By Jamey Dunn
After repeatedly defending Department of Corrections Director Michael Randle, Gov. Pat Quinn is now seeking his replacement and facing political fallout as another top staffer makes an exit so close to the general election.
The Chicago Tribune reported early this morning that Randle resigned. Randle took responsibility for the controversial “Meritorious Good Time Push” program, which applied “good time” credit to prisoners’ sentences as soon as they began serving them. Under the program some prisoners served as few as 11 days. The department previously had a longstanding policy that required prisoners to serve at least 61 days before they could receive discretionary early release credit.
“I have accepted the resignation of Illinois Department of Corrections Director Michael Randle, effective September 17. I appreciate Director Randle’s dedicated service to the state of Illinois during these challenging times and will name his replacement shortly," Quinn said in a written statement.

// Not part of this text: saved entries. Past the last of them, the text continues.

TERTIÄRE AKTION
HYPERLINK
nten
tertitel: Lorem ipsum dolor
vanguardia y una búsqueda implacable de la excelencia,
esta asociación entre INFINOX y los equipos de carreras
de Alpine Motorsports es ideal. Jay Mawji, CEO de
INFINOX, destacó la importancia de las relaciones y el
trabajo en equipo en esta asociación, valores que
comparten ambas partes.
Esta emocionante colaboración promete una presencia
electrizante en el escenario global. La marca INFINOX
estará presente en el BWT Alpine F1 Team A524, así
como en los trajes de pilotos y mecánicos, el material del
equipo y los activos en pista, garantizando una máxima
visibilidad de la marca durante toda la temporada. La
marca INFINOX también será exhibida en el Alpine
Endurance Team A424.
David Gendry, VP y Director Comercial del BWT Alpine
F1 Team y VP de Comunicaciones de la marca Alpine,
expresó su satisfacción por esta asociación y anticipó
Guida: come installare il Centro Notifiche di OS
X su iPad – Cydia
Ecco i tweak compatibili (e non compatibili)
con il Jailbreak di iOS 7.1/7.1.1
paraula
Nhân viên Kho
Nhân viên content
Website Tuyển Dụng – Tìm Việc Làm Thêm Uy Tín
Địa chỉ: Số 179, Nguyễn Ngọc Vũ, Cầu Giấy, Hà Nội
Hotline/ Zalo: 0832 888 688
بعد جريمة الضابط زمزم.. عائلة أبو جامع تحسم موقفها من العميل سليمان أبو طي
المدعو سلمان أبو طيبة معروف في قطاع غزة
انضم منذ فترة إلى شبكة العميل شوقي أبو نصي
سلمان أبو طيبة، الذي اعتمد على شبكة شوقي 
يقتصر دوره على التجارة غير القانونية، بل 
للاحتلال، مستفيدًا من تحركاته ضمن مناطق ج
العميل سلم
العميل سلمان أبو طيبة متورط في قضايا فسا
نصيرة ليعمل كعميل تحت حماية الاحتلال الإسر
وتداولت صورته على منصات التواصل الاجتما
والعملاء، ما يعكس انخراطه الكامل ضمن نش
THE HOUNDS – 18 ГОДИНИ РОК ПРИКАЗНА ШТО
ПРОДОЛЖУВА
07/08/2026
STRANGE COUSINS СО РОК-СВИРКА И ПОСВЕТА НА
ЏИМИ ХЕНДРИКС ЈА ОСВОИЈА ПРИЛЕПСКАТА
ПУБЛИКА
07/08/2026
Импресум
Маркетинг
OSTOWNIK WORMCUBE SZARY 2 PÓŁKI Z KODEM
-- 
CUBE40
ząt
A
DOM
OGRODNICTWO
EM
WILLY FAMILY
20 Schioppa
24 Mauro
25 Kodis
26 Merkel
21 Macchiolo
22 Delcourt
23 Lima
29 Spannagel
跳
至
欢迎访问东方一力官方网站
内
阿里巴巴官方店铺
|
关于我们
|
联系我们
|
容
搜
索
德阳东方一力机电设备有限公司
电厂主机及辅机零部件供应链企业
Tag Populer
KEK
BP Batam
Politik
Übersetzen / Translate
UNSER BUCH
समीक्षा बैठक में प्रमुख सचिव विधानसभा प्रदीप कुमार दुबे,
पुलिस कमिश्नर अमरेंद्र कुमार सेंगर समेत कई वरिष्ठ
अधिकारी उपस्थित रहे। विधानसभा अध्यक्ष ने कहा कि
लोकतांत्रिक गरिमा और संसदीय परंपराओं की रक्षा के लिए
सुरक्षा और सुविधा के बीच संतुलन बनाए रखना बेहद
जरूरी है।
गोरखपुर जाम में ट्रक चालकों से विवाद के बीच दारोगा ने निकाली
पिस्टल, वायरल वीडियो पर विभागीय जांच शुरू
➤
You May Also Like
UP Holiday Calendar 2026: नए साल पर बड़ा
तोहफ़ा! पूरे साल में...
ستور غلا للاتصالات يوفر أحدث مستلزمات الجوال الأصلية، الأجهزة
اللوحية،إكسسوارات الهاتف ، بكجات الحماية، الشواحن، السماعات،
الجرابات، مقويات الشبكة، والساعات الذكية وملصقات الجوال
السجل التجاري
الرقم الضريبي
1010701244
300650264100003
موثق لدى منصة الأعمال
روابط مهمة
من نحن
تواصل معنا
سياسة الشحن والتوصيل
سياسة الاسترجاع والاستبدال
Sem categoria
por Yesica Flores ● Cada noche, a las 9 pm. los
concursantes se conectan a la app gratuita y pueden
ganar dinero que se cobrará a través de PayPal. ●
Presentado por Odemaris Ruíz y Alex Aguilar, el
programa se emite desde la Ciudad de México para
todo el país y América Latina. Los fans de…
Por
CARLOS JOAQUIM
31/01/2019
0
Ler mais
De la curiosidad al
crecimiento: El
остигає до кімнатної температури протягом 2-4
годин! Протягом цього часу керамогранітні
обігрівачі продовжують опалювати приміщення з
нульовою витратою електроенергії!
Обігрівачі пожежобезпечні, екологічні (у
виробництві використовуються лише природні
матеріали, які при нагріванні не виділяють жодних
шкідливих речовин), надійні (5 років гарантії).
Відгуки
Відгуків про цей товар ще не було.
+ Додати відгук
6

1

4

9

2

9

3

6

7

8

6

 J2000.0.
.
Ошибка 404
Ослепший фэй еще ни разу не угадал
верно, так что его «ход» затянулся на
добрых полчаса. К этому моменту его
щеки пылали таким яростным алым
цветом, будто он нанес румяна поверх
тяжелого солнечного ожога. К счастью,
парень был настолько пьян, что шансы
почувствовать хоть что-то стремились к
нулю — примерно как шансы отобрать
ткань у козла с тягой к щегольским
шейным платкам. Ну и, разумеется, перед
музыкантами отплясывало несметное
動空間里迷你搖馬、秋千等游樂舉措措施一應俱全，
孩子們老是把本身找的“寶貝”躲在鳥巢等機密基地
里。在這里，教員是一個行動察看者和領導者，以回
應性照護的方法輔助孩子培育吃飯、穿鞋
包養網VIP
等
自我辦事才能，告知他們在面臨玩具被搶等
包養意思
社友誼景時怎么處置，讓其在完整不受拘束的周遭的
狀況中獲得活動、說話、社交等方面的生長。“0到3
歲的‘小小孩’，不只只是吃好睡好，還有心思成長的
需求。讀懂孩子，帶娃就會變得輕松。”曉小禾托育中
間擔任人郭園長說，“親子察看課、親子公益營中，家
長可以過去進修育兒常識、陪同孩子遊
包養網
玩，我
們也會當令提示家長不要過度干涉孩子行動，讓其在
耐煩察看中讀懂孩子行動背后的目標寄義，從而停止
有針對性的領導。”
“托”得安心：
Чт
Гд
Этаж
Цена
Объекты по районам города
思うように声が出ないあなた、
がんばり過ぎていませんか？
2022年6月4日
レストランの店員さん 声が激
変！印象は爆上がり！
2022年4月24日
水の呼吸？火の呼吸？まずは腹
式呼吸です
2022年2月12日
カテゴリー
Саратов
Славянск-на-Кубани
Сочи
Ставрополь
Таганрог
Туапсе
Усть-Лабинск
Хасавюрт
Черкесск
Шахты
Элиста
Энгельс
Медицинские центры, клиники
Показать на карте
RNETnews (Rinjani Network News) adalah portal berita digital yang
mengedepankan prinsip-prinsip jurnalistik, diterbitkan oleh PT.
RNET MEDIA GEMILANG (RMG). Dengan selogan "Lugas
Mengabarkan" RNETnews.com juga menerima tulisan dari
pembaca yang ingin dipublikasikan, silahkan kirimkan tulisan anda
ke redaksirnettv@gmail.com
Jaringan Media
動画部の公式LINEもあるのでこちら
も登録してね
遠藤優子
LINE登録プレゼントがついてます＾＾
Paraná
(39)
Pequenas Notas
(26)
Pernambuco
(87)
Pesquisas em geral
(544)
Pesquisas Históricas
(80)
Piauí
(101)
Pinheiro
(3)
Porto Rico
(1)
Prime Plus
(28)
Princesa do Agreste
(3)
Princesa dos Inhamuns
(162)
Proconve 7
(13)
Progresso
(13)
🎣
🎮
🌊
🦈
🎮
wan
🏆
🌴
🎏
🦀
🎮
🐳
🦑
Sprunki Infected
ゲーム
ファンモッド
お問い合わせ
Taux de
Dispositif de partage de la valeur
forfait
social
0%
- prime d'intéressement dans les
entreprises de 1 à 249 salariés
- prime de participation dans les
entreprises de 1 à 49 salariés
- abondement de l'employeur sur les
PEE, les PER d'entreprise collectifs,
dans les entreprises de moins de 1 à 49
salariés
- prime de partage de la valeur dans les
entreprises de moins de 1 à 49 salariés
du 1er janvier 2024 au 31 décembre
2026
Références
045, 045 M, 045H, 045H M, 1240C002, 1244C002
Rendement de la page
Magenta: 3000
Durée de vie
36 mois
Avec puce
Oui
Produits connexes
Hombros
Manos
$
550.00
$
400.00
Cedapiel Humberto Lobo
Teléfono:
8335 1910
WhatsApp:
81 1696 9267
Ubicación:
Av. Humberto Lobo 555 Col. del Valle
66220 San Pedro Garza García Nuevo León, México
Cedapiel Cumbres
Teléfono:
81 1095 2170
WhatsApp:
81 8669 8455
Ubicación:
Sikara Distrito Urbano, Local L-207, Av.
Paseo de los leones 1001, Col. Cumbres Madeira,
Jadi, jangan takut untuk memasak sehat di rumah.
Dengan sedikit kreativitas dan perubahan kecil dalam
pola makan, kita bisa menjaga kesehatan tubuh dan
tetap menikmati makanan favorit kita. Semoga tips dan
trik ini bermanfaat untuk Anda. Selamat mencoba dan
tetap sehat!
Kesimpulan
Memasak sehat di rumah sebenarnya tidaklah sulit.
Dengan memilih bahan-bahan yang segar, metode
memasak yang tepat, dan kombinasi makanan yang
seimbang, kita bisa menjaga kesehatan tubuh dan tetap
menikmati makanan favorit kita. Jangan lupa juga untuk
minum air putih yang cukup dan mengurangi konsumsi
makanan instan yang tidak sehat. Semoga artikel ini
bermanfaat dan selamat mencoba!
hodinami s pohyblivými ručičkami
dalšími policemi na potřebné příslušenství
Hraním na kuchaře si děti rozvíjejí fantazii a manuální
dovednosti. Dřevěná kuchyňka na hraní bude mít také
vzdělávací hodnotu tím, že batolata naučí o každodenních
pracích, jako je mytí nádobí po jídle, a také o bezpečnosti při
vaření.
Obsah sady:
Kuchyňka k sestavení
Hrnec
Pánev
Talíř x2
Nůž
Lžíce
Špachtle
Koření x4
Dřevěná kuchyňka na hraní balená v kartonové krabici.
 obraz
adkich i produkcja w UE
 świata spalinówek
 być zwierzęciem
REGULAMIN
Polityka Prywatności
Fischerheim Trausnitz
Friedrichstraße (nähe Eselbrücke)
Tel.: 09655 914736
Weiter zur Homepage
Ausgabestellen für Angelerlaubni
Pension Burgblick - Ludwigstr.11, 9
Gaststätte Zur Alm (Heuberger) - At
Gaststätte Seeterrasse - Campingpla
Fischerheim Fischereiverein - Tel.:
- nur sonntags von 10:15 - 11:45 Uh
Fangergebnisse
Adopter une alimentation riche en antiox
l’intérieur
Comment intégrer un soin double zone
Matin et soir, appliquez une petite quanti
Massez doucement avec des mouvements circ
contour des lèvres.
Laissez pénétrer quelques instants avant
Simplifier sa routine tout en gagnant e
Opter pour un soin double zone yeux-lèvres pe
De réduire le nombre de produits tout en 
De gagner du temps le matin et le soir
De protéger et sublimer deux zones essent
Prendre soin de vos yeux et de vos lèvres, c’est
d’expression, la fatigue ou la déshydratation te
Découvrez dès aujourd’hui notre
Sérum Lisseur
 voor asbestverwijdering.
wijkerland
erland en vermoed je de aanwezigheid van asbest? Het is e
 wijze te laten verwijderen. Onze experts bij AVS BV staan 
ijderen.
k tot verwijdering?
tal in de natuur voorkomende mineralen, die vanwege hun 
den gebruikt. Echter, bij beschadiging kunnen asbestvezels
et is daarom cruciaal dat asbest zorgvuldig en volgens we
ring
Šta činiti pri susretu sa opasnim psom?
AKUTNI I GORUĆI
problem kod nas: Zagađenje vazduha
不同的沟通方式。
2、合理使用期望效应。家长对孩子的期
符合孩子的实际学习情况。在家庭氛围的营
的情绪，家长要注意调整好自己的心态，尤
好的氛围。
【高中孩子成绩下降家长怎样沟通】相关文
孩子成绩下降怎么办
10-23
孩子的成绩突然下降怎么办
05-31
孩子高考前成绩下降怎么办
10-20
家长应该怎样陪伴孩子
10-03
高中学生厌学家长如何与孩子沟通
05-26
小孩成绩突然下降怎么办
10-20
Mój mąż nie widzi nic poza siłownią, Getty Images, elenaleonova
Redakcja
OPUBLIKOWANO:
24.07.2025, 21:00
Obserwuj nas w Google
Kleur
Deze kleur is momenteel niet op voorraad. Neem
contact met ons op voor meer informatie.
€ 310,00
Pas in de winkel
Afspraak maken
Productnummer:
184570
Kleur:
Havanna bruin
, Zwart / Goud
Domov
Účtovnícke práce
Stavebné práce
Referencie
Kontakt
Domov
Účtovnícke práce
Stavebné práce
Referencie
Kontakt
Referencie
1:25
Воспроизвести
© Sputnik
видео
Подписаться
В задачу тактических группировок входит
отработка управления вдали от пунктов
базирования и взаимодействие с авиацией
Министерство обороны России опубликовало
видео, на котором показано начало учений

Quinn has said Randle went against his orders by releasing some violent offenders early but defended him while many called for Randle to be fired. “The man made a mistake. He is a nationally recognized expert, and he’s done a number of good things with respect to running our prisons. This is not any easy job,” Quinn said.
Randle said he implemented the program to make required budget cuts. “MGT Push” resulted in 1,745 inmates being released before the usual 61 days. On average, they served 36 fewer days than they would have under 61-day policy. The DoC estimated that “MGT Push” could save $3.4 million annually.
Randle is leaving in the wake of several other high profile departures from the Quinn administration, such as former Chief of Staff Jerry Stermer and former Communications Director Bob Reed.
“There has been quite an exodus,” says Mike Lawrence, former director of the Paul Simon Public Policy institute. “I think [Randle’s resignation] opens [Quinn] up to continuing attacks regarding his management of government.”
He says that plays into the narrative that Quinn is having trouble keeping things under control in his administration. “There’s a feeling that Quinn is not on top of things. He’s been accused of being a micro manager and managerially inconsistent.”
Lawrence, who was also a spokesman for former Republican Gov. Jim Edgar, says he think Randle may have been motivated to leave because he could have potentially been on the chopping block. “He probably saw the writing on the wall. If [Sen. Bill] Brady wins [the governor’s race] I think it’s a good bet Randle would have been gone. And Quinn might have let him go after the campaign.”
He thinks there is a good chance that Randle’s replacement will be promoted from with in the Department of Corrections. “[Quinn] did move some of his people into the department, and maybe he will go with them between now and November … and see what happens in the election.”